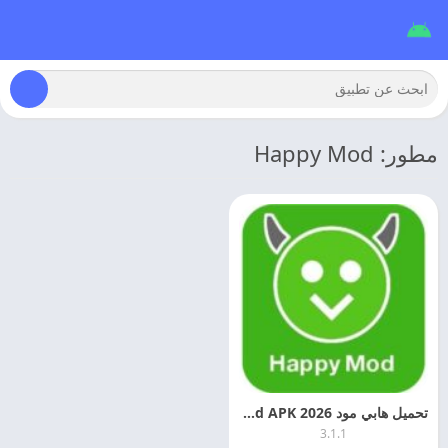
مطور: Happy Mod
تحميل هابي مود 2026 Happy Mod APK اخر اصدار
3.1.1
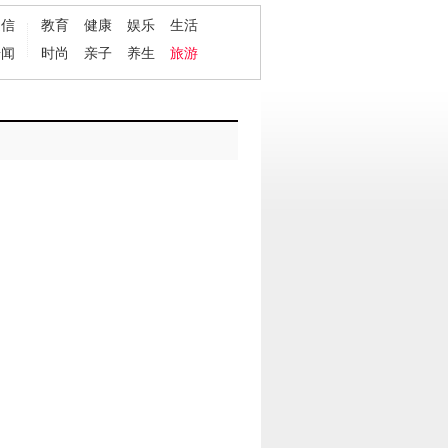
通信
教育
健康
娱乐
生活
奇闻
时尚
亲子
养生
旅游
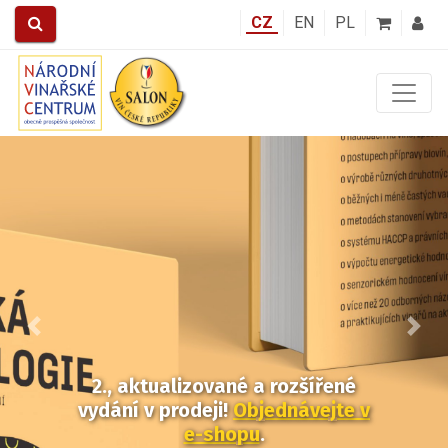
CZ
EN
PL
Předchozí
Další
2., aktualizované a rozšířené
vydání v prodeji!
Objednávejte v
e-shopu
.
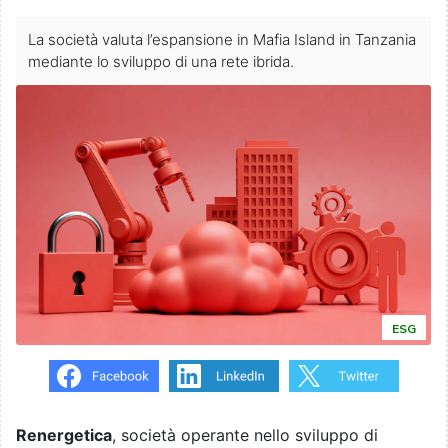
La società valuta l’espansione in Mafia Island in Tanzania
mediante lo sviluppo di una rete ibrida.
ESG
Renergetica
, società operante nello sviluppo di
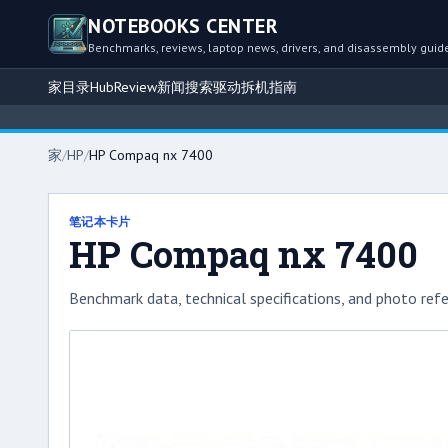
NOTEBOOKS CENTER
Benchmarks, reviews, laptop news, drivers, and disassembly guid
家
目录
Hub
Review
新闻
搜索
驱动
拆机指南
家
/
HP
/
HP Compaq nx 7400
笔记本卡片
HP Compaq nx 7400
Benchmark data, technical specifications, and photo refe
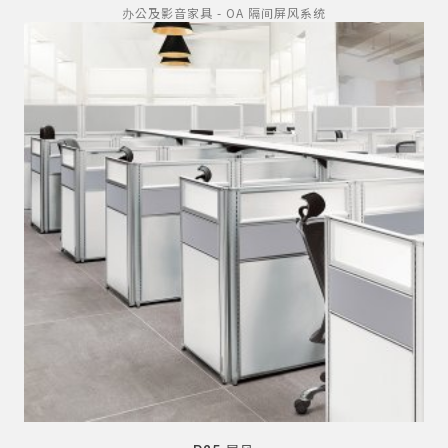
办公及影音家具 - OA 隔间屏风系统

**What you will do:** Search the records for the string "Happy" and return every line in which it occurs.

**Completed exercise:**
مطور: Happy Mod
تحميل هابي مود 2026 Happy Mod APK اخر اصدار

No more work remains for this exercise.